The Bush Administration's rather consistent approach has been to clamp down on the disclosure of information across the board, restricting public access even to various kinds of unclassified and historical information.

The FAS Project on Government Secrecy is predicated on the notion that secrecy and security are two different things, and that indiscriminate secrecy - no less than indiscriminate disclosure - can undermine security by disabling our political institutions. Accordingly, we have found much to criticize in the Bush Administration policies.

How much should Congress know?

While one can debate exactly how much information about the war on terrorism should be made public, it is harder to argue that Congress should be kept in the dark. Yet that seems to be the Administration's preference.

In an October 5 memo obtained by FAS and published on our web site, President Bush directed that no more than eight members of Congress should receive classified briefings about the war. Not even the leadership of the Armed Services and Foreign Relations Committees were to be kept in the loop.

Washington has no fury like a committee chairman scorned, however, and so the Administration was compelled to disavow these restrictions after just a few days.

But despite this awkward reversal, some members of Congress complain that the quality of the briefings they receive is still inadequate. For example, Sen. John McCain, a member of the Armed Services Committee, recently said that he gets "no information" from the briefings and sees "no reason" to attend them. The quality of congressional oversight can only suffer as a consequence, to the ultimate detriment of national policy.

How much should the FOIA disclose?

The Freedom of Information Act (FOIA) is the lever that permits Americans to move the world of government information. It is the law that establishes and defines the public's right to know what the government is doing.

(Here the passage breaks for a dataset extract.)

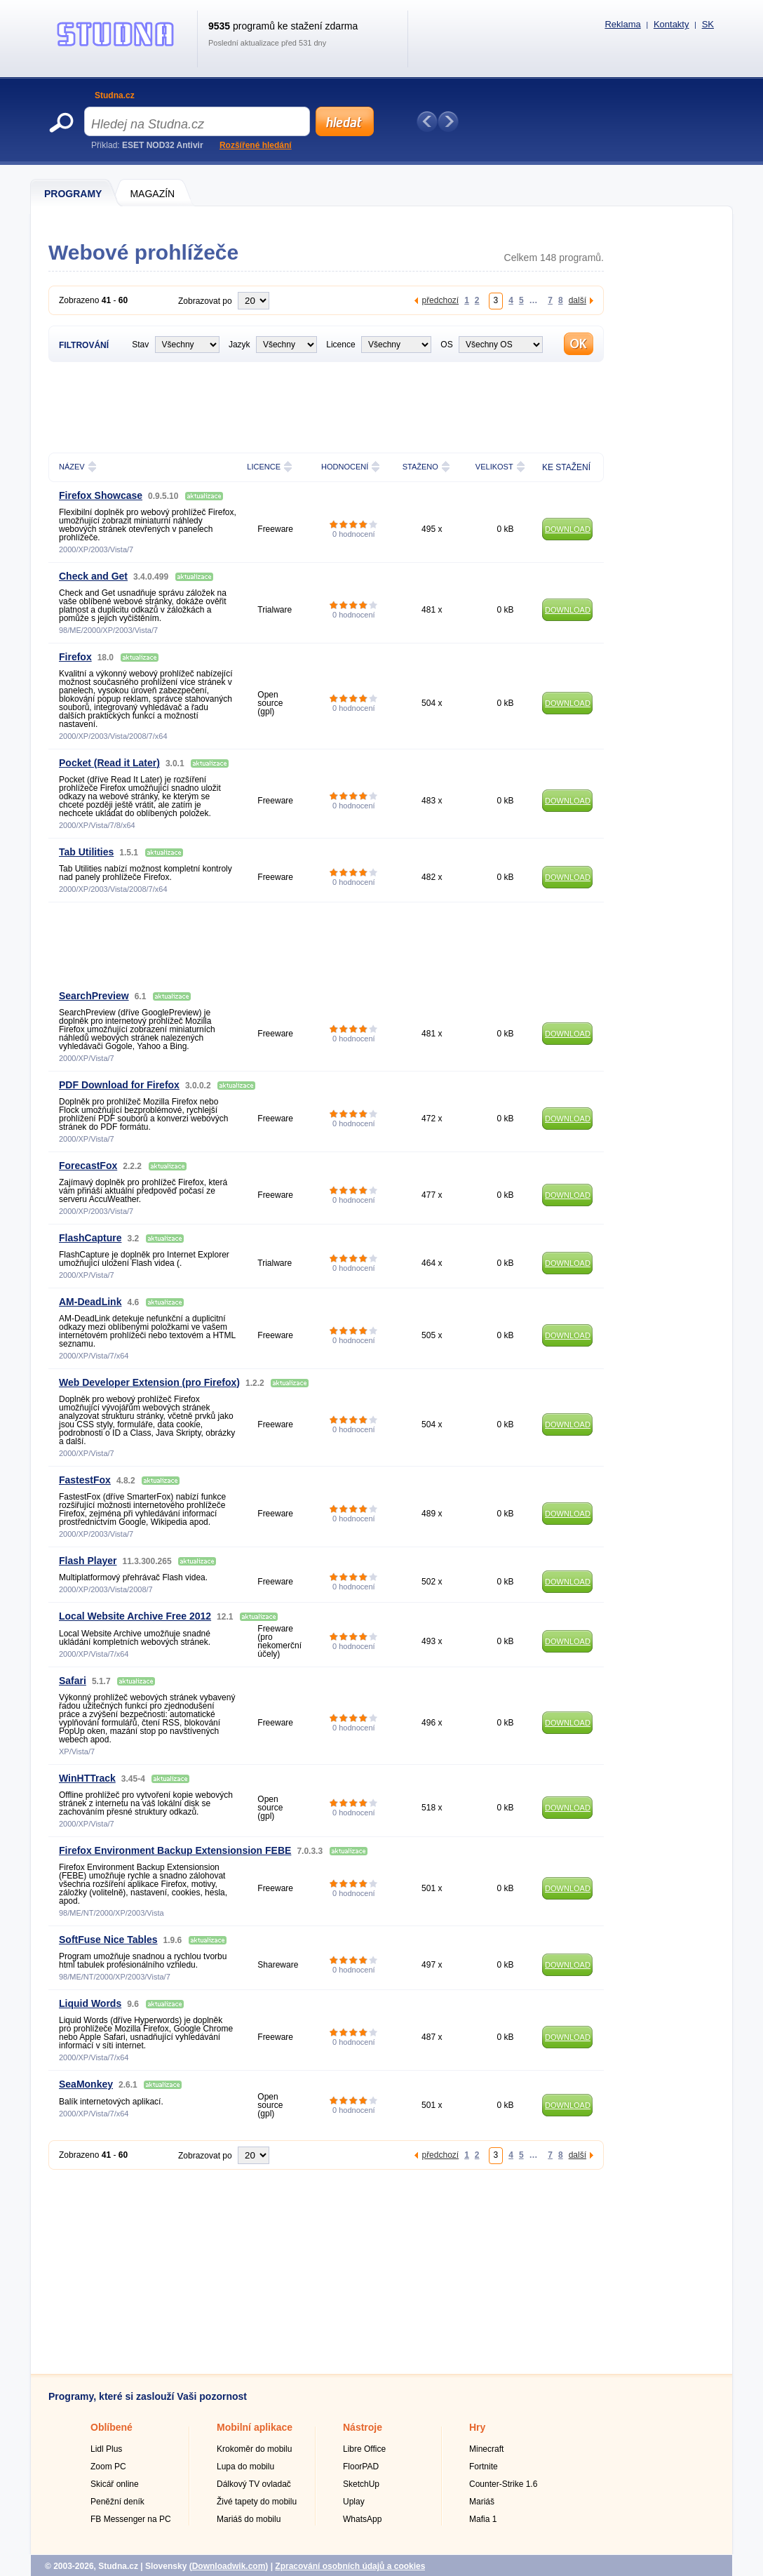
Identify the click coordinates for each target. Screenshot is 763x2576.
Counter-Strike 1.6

Of course, there are numerous exemptions built into the law to protect classified, personal, and proprietary information, among other categories. But the whole thrust of the law is to promote public access to information.

Now a new Bush Administration FOIA policy encourages government officials to withhold information from disclosure whenever they possibly can. Past policy (in theory) was to release information unless "foreseeable harm" could result. But on October 12, Attorney General Ashcroft told agencies to deny requests for access to information whenever there was any legal argument for doing so, regardless of whether or not harm would result.

The upshot is already evident in a pattern of increased denials of public requests for information. It is a worrisome trend that must be challenged.

How much should the public know about the past?

On November 1, the Bush Administration took time out from the war on terrorism to issue a new executive order that will make it more difficult for Americans to gain access to historical records generated by past Presidents.

Specifically, the new order allows past Presidents as well as the incumbent President to veto public access to historically valuable presidential records by asserting executive privilege. Remarkably, the order purports to grant executive privilege even to the surviving family members of a deceased President, a true innovation in government secrecy.

Since classified, privacy, and other forms of information are already protected from disclosure, the new executive order invites the suspicion that it is intended to shield embarrassing information, a category for which an explicit exemption does not exist.

Fortunately, this seemingly gratuitous new policy has inspired an impressive degree of resistance, including congressional calls for it to be rescinded.

These are just a few of the latest developments in secrecy policy. Others include new limits on the freedom of Pentagon employees to communicate with the public; new restrictions on government web sites, which are being substantially curtailed; and, not least important, the development of a new executive order on classification and declassification policy.

The FAS Project on Government Secrecy works to illuminate these and other important information policy areas. We research and publish original source documents, generate critical commentary, and provide information support to journalists and editorial writers. It looks like our plate is going to be full.